A Kimchi Investigation
That is, until now, thanks to South Korea’s World Institute of Kimchi. As would be guessed, their focus was on the fermentation of vegetables in the form of kimchi and how to both characterize and prevent these yeast colonies from forming. They began with samples of these white films from four types of kimchi: cabbage, mustard leaf, young radish, and watery kimchi. Their DNA libraries were focused around the internal transcribed spacer 2 (ITS2) gene region, which has for about a decade been considered a strong candidate as a DNA barcode for certain genomes due to its consistency and conserved nature.
After this identification, the isolated genomes were run through sequencing machines and the strains in question IDed as to which species they belonged to. Overall, 8 species were pinned down and labeled as operational taxonomic units (OTUs), though 3 of them were separated as minor candidates, due to being at less than 1% of the overall colony amount in all of the samples. The rest were then studied in greater detail.
H. uvarum was one of the isolates and a possible concerning one. It is known to alter the composition of wine, in a positive manner, and produce toxins against competing microorganisms. It is however non-pathogenic, as were the other major specimens found, along with them having flavor altering compounds. None of this would be a problem inherently, except for one strain that is known to cause spoilage through gas production. Furthermore, all of the other compound-making strains are unknown in their effect on food preservation, especially when combined in such a manner inside a biofilm.

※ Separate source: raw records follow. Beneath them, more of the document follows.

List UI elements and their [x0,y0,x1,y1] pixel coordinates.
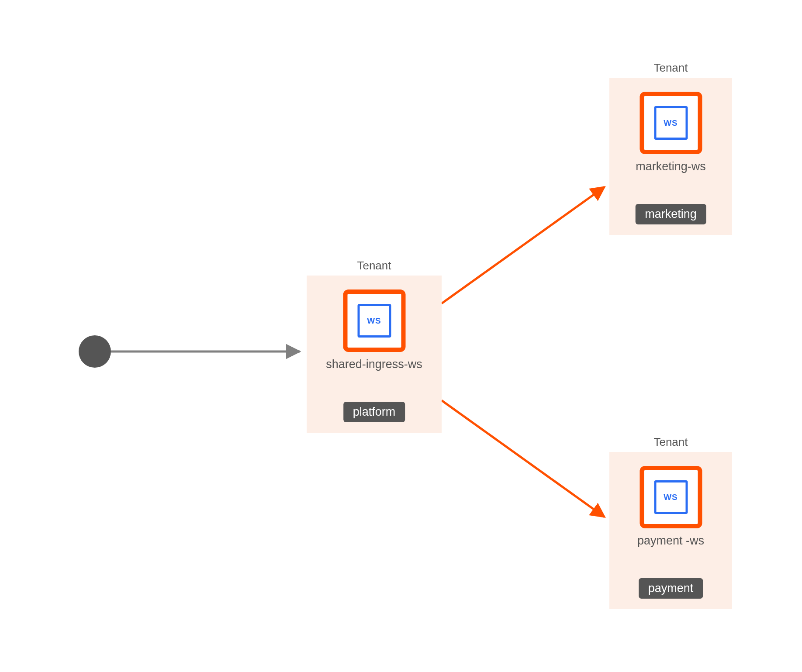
workspace-icon: WS [640,92,702,154]
tenant-payment: Tenant WS payment -ws payment [609,452,732,609]
workspace-name: marketing-ws [609,160,732,173]
tenant-title: Tenant [307,259,442,272]
tenant-title: Tenant [609,61,732,75]
workspace-icon: WS [640,466,702,528]
workspace-icon: WS [343,289,405,352]
tenant-platform: Tenant WS shared-ingress-ws platform [307,276,442,433]
workspace-name: payment -ws [609,534,732,548]
start-node [79,335,111,368]
tenant-tag: platform [343,402,405,422]
ws-badge-text: WS [664,118,678,128]
workspace-name: shared-ingress-ws [307,358,442,371]
diagram-canvas: Tenant WS shared-ingress-ws platform Ten… [0,0,802,672]
tenant-tag: payment [639,578,703,599]
tenant-marketing: Tenant WS marketing-ws marketing [609,78,732,235]
tenant-title: Tenant [609,435,732,449]
ws-badge-text: WS [664,493,678,502]
tenant-tag: marketing [635,204,706,224]
edge-platform-to-payment [442,400,605,517]
edge-platform-to-marketing [442,187,605,303]
ws-badge-text: WS [367,316,381,326]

Now that WCFY components have been identified for the first time, along with the first sequencing of the yeast species Pichia kluyveri and Candida sake, the next step the researchers will take is direct exposure of the yeast colonies to animal models to confirm that there are no toxicity concerns. And, even if that is indeed the case, they will still look into ways to minimize the creation of WCFYs on fermented foodstuffs so as to reduce issues of spoilage and taste changes.